Doctors ask to remove the word “schizophrenia”.
End the clichés. In a column published on Tuesday February 6 worldA group of doctors and patients are calling for the word “schizophrenia” to be dropped, which they believe is “stigmatizing” for patients.
For this collective, schizophrenia today suffers from “stereotypes” and “misconceptions”.
These clichés, according to the collective, associate this mental illness with “split personality” or “duplicity” or even associate it with “criminality” or “extreme dangerousness”.
concretely, according toinsert, “Schizophrenia is a mental illness characterized by a highly variable set of symptoms” ranging from hallucinations to “cognitive difficulties” and “social withdrawal”. About 1% of the world’s population is affected.
But “the term is used today Psychiatry to designate severe and persistent psychological disorders whose causes are still poorly understood”, collective judge.
“Adverse” results
“Society has created a social representation of people suffering from these disorders that is particularly scandalous, far from reality and their experience,” the collective denounces, emphasizing that this interpretation is not without consequences.

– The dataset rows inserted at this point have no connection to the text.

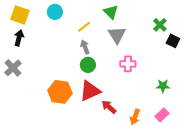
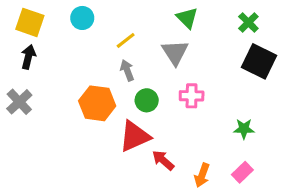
green triangle: (111, 12) -> (187, 18), moved
green cross: (160, 25) -> (248, 22), moved
black square: (173, 41) -> (259, 61), size x1.6
green circle: (88, 65) -> (147, 100), moved
orange hexagon: (60, 92) -> (97, 103), moved

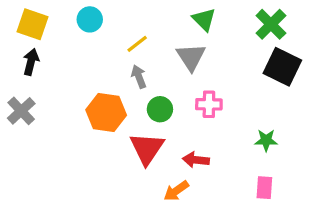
green cross: (248, 22) -> (271, 24), size x1.4
red triangle: (135, 136) -> (147, 148), turned -32
red arrow: (163, 160) -> (196, 160), moved, turned -35
pink rectangle: (242, 172) -> (264, 188), turned -42
orange arrow: (202, 175) -> (176, 191), moved, turned 35

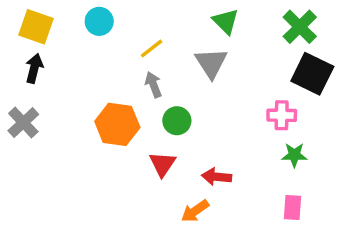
pink cross: (209, 104) -> (282, 115), moved
red triangle: (147, 148) -> (162, 164), size x0.7

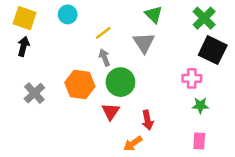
green circle: (177, 121) -> (120, 82), size x1.5
gray cross: (23, 123) -> (34, 93), moved
red arrow: (217, 177) -> (148, 120), turned -108

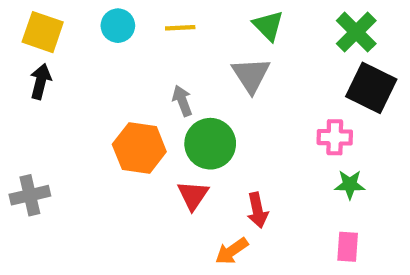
yellow line: (103, 33) -> (180, 28), moved, turned 35
gray cross: (34, 93) -> (30, 195), moved, turned 30

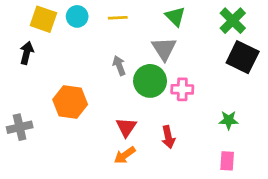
yellow square: (43, 32) -> (43, 19), moved
pink cross: (335, 137) -> (182, 89), moved
green circle: (210, 144) -> (150, 81), moved
orange hexagon: (139, 148) -> (70, 102), moved
orange arrow: (232, 251) -> (125, 155), moved

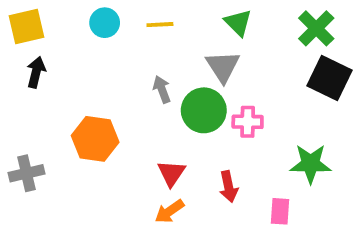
yellow square: (43, 19) -> (27, 26), moved, turned -32
green star: (229, 120) -> (311, 164), size x1.5
pink rectangle: (227, 161) -> (280, 211), moved

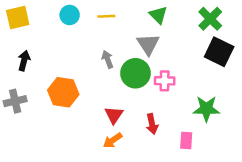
black arrow: (36, 72) -> (24, 61), moved
gray cross: (27, 173) -> (15, 101), moved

“The consequences of negative social representations and the stigma attached to them are well-known and harmful, so much so that the people concerned suffer more from them than from the disorder,” he believes.
As a result, the collective is launching an appeal. “French psychiatry must take responsibility for changing its methods of care and remove schizophrenic disorders from the classification of psychological disorders,” they ask.
A debate that goes on
The word schizophrenia comes from Greek schizo which means division and Fran, which designates the mind. This is not the first time that it has been questioned. In 2002, in Japan, it was abandoned and replaced by the emerging expression “integration disorder”, which is considered more appropriate.
Then, in 2012, the name changed to the International Society for Psychological and Social Approaches to Psychosis, formerly known as the International Society for the Psychological Treatment of Schizophrenia and Other Psychoses. Voted by a large majority. The term is also considered stigmatizing and unscientific.
These changes were not trivial. In Japan, after the vocabulary change, the number of patients reporting their diagnosis doubled in just two years, from 36% to 70% between 2022 and 2004.